Given the illiquid nature of real estate, this USD 200 trillion markets is relatively unprepared to adapt to such rising complexity. Indeed, the Bank of International Settlements warns of “green swan” events, namely, unexpected environmental catastrophes linked to global warming, that would cause a financial crisis with worldwide consequences, and Canadian economist and former Bank of England governor Mark Carney fear that a “climate Minsky moment” — a sudden change in investor expectations about future climate policies and the resulting fire sale of affected assets — is coming that portends a significant reckoning for today’s assets. New regulations around both transitional and physical risk are raising compliance costs and forcing the industry to adjust. Recently, a bevy of climate risk related companies have made clear which geographies are most vulnerable and should not be held for too much longer, but this is insufficient for a constructive asset allocation strategy.
Climate Alpha identifies future ‘climate oases’
At FutureMap, we launched Climate Alpha to provide the marketplace of asset managers, insurance firms, real estate developers, and others — whether pension funds or family offices — with a data-driven approach to navigating property markets in light of the unpredictable future that lies ahead. Rather than merely telling you where to sell, Climate Alpha guides you on where to buy, based on geographies that are relatively less affected by — or even benefit from — climate change, as well as demographic, fiscal, and other key trends.
Climate Alpha thus identifies the ‘climate oases’ of the future — and luckily there are many, whether in North America, Europe, or Asia, the epicenters of the world economy and real estate markets. Fortunately, some of the more climate resilient states also offer investment migration programs, whereby investors can acquire and secure an alternative residence or second citizenship in a different jurisdiction in return for investing in a host country, including Canada, Switzerland, the UK, and the USA.

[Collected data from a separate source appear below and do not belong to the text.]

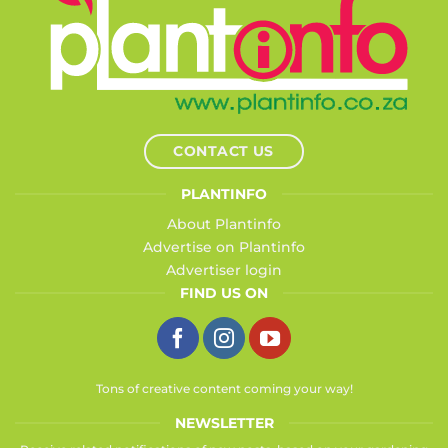
CONTACT US
PLANTINFO
About Plantinfo
Advertise on Plantinfo
Advertiser login
FIND US ON
Tons of creative content coming your way!
NEWSLETTER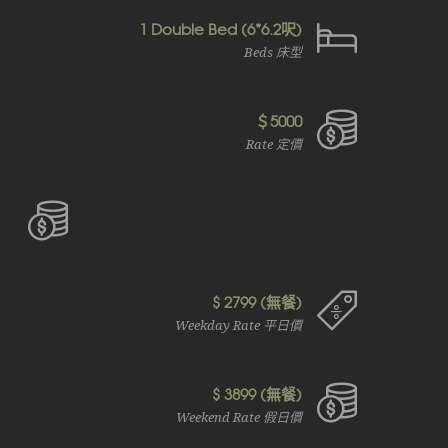
1 Double Bed (6*6.2呎)
Beds 床型
＄5000
Rate 定價
$ 2799 (無餐)
Weekday Rate 平日價
$ 3899 (無餐)
Weekend Rate 假日價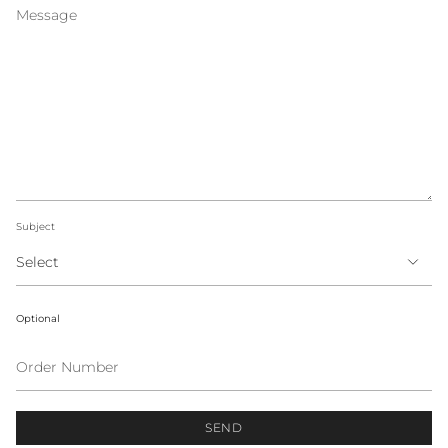
Subject
Optional
Order
Number
SEND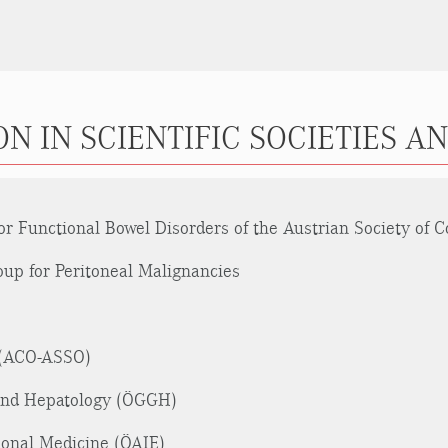
N IN SCIENTIFIC SOCIETIES A
 Functional Bowel Disorders of the Austrian Society of C
p for Peritoneal Malignancies
y (ACO-ASSO)
 and Hepatology (ÖGGH)
tional Medicine (ÖAIE)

The ingredients in our AI-powered formula are hundreds of datasets covering all the variables that have historically shaped property prices, melded together with geolocated climate models. We calibrate future price forecasts according to the risk, vulnerability, and readiness characteristics of each location. Machine learning is essential for this task because of the large number of indicators and the relative nature of outcomes. For example, four cities in close proximity may have similar climate profiles, but the one with higher preparedness will gain population and thus appreciate in value at the expense of others.
Investors should use this data to consider which assets to dispose of, which geographies to increase exposure in, and what time horizon to invest for. Furthermore, they should look closely at the immigration policies, investment regulations, and other characteristics of potential destinations for themselves and for their capital. These strategies together are the playbook to generate higher real estate yield despite the many potential climate, political, and economic scenarios with which we must grapple.
Climate adaptation should not be a matter of emergency response
Our vision goes far deeper than returns, however. We believe that big data can enable a gradual and peaceful new map of human geography. We have the geospatial tools, technical foresight, financial instruments, and logistical capacity to empower the world population to be both more mobile and more sustainable at the same time. We therefore believe in a world order beyond today’s sovereignty. While the globe will always be divided among sovereign nations, our geography can be programmed to optimize resources, industry, and demographics. This is the kind of thinking the world needs if we wish not only to mitigate climate change, but to successfully adapt to it as well.